Quindici minuti: meno di un attimo rispetto ai 26 anni trascorsi fra quella prima edizione a ridosso del Colosseo e questa che la Meloni ha voluto chiudere schernendo e sfidando i suoi avversari. “Meloni contro tutti”, ha titolato la Repubblica.
Pur al netto di tutti gli aspetti enfatici di una festa di partito, la ormai ex underdog, come lei stessa volle definirsi ricordando più di due anni fa le condizioni nelle quali si era proposta a Palazzo Chigi, la Meloni aveva qualche ragione, almeno, per chiudere ieri con soddisfazione la festa del suo partito.

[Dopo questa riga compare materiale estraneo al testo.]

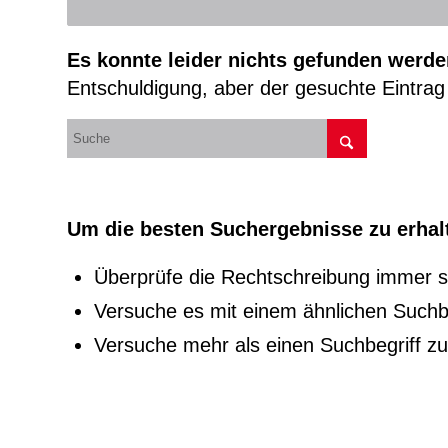
Es konnte leider nichts gefunden werde
Entschuldigung, aber der gesuchte Eintrag 
Um die besten Suchergebnisse zu erhalt
Überprüfe die Rechtschreibung immer so
Versuche es mit einem ähnlichen Suchbeg
Versuche mehr als einen Suchbegriff z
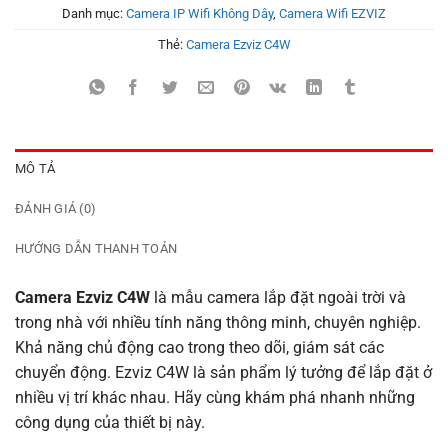
là:
tại
Danh mục:
Camera IP Wifi Không Dây
,
Camera Wifi EZVIZ
1.959.000₫.
là:
1.567.00
Thẻ:
Camera Ezviz C4W
MÔ TẢ
ĐÁNH GIÁ (0)
HƯỚNG DẪN THANH TOÁN
Camera Ezviz C4W
là mẫu camera lắp đặt ngoài trời và
trong nhà với nhiều tính năng thông minh, chuyên nghiệp.
Khả năng chủ động cao trong theo dõi, giám sát các
chuyển động. Ezviz C4W là sản phẩm lý tưởng để lắp đặt ở
nhiều vị trí khác nhau. Hãy cùng khám phá nhanh những
công dụng của thiết bị này.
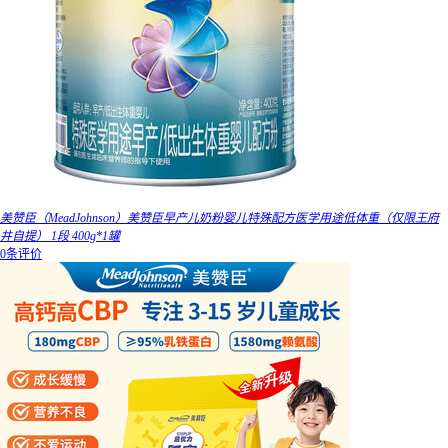
美赞臣（MeadJohnson）美赞臣早产儿奶粉婴儿特殊配方医学用途低体重（仅限王府
井自提） 1段 400g*1罐
0条评价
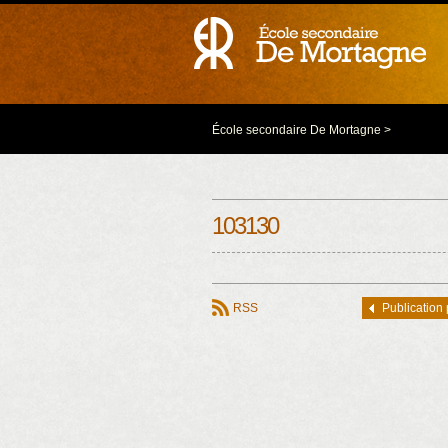
École secondaire De Mortagne
>
103130
RSS
Publication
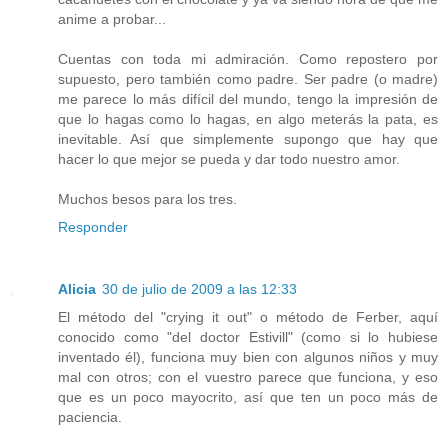
anime a probar...
Cuentas con toda mi admiración. Como repostero por
supuesto, pero también como padre. Ser padre (o madre)
me parece lo más difícil del mundo, tengo la impresión de
que lo hagas como lo hagas, en algo meterás la pata, es
inevitable. Así que simplemente supongo que hay que
hacer lo que mejor se pueda y dar todo nuestro amor.
Muchos besos para los tres.
Responder
Alicia
30 de julio de 2009 a las 12:33
El método del "crying it out" o método de Ferber, aquí
conocido como "del doctor Estivill" (como si lo hubiese
inventado él), funciona muy bien con algunos niños y muy
mal con otros; con el vuestro parece que funciona, y eso
que es un poco mayocrito, así que ten un poco más de
paciencia.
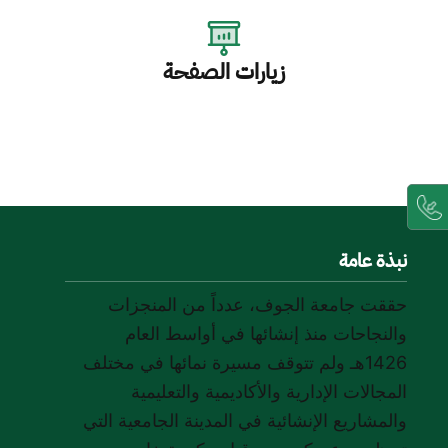
زيارات الصفحة
نبذة عامة
حققت جامعة الجوف، عدداً من المنجزات
والنجاحات منذ إنشائها في أواسط العام
1426هـ ولم تتوقف مسيرة نمائها في مختلف
المجالات الإدارية والأكاديمية والتعليمية
والمشاريع الإنشائية في المدينة الجامعية التي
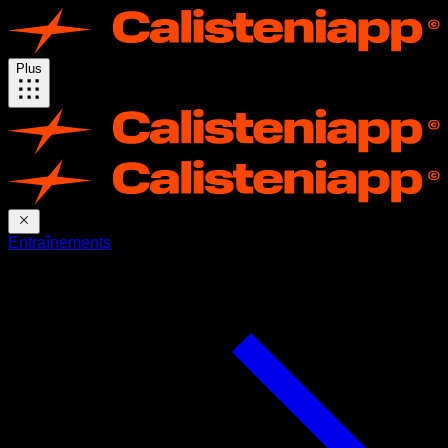
Plus
Entraînements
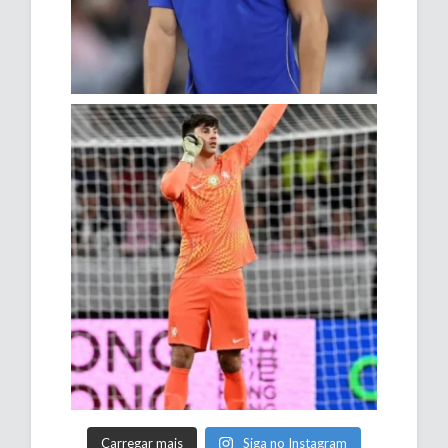
Carregar mais
Siga no Instagram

Più ancora dell’ospite più illustre e applaudito del Circo Massimo, il presidente argentino Javier Milei, che contende al trumpiano Elon Musk il titolo di maggiore amico e simpatizzante della premier italiana è stato utile al successo e alle speranze della Meloni un ospite di ben inferiore caratura come l’ex presidente del Consiglio e ora solo presidente di quel che è rimasto del MoVimento 5 Stelle: Giuseppe Conte. Che nel suo passaggio ad Atreju ha fato o confermato al pubblico meloniano la certezza che l’alternativa a questo governo è come l’Araba fenice. Che vi sia ciascun lo dice, dove sia nessuno sa.

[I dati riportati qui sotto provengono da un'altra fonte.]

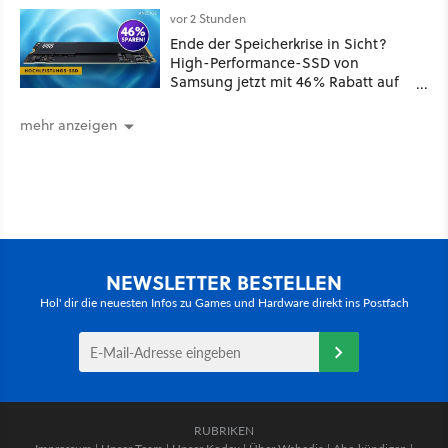
vor 2 Stunden
Ende der Speicherkrise in Sicht?
High-Performance-SSD von
Samsung jetzt mit 46% Rabatt auf
Preis-Talfahrt!
mehr anzeigen
NEWSLETTER BESTELLEN
Hol' dir die neuesten Infos zu Games und Hardware direkt ins Postfach
RUBRIKEN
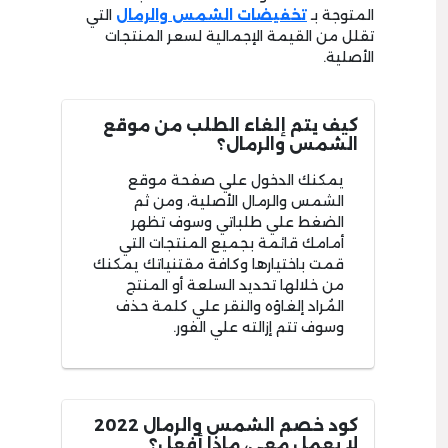
المتوجة بـ
تخفيضات الشمس والرمال
التي
تقلل من القيمة الإجمالية لسعر المنتجات
الأصلية.
كيف يتم إلغاء الطلب من موقع
الشمس والرمال؟
يمكنك الدخول علي صفحة موقع
الشمس والرمال الأصلية، ومن ثم
الضغط علي طلباتي وسوف تظهر
أمامك قائمة بجميع المنتجات التي
قمت باختيارها وكافة مقتنياتك يمكنك
من خلالها تحديد السلعة أو المنتج
المُراد إلغاؤه والنقر علي كلمة حذف
وسوف تتم إزالته علي الفور.
كود خصم الشمس والرمال 2022
لا يعمل معي، ماذا أفعل؟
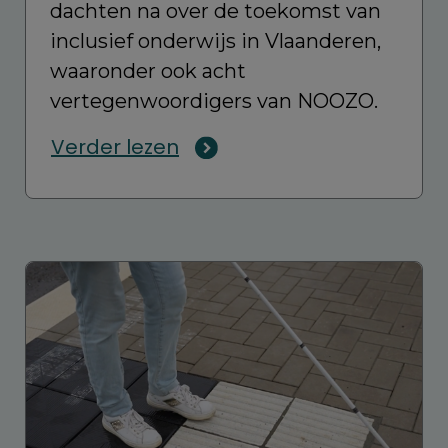
dachten na over de toekomst van
inclusief onderwijs in Vlaanderen,
waaronder ook acht
vertegenwoordigers van NOOZO.
Verder lezen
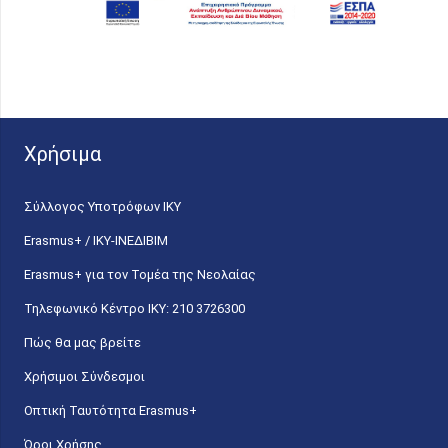
Χρήσιμα
Σύλλογος Υποτρόφων ΙΚΥ
Erasmus+ / ΙΚΥ-ΙΝΕΔΙΒΙΜ
Erasmus+ για τον Τομέα της Νεολαίας
Τηλεφωνικό Κέντρο IKY: 210 3726300
Πώς θα μας βρείτε
Χρήσιμοι Σύνδεσμοι
Οπτική Ταυτότητα Erasmus+
Όροι Χρήσης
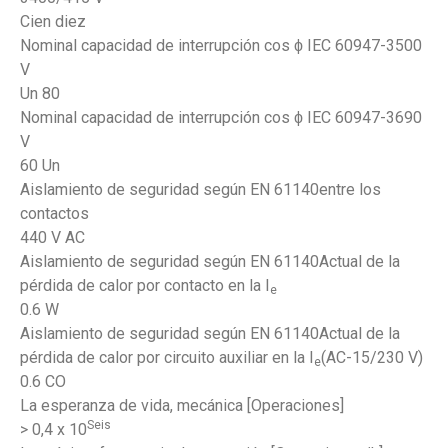
Cien diez
Nominal capacidad de interrupción cos ϕ IEC 60947-3500
V
Un 80
Nominal capacidad de interrupción cos ϕ IEC 60947-3690
V
60 Un
Aislamiento de seguridad según EN 61140entre los
contactos
440 V AC
Aislamiento de seguridad según EN 61140Actual de la
pérdida de calor por contacto en la I
e
0.6 W
Aislamiento de seguridad según EN 61140Actual de la
pérdida de calor por circuito auxiliar en la I
(AC-15/230 V)
e
0.6 CO
La esperanza de vida, mecánica [Operaciones]
Seis
> 0,4 x 10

Proprio al Circo Massimo la presunta, seconda gamba dell’alternativa di cosiddetto centrosinistra, senza alcun trattino prudenziale e identitario, ha demolito la prima costituita dal Pd di Elly Schlein, negando il carattere “organico” di un’alleanza col Nazareno. E la Schlein, dal canto suo, quasi contemporaneamente esibiva in un’assemblea del suo partito la tessera d’iscrizione dell’imminente 2025 in cui agli occhi di Enrico Berlinguer, scelti per celebrarne nel 2024 i 40 anni dalla morte, è subentrata la parola “Unità”. Cui manca solo l’articolo, pleonastico del resto con la U maiuscola, della storica testata del Pci che continua a dare il suo nome alle feste del Pd.
In una lunga e coltissima intervista – nel suo stile – a Repubblica il quasi centenario Aldo Tortorella diceva ieri: “Il partito comunista è stato una grande comunità. Ma non c’è più”. Sbagliava. Esso sta tornando, o è già tornato con la imprevedibile Schlein, e quelle sue tessere d’iscrizione che sforna ogni anno. Di fronte alle quali si spiegano anche i tentativi pur infruttuosi, più velleitari che altro, di far rivivere all’interno dello stesso Pd o collateralmente aspirazioni, nostalgie e quant’altro di Centro. Un’altra Araba fenice che nessuno sa dove sia, pur parlandone tutti.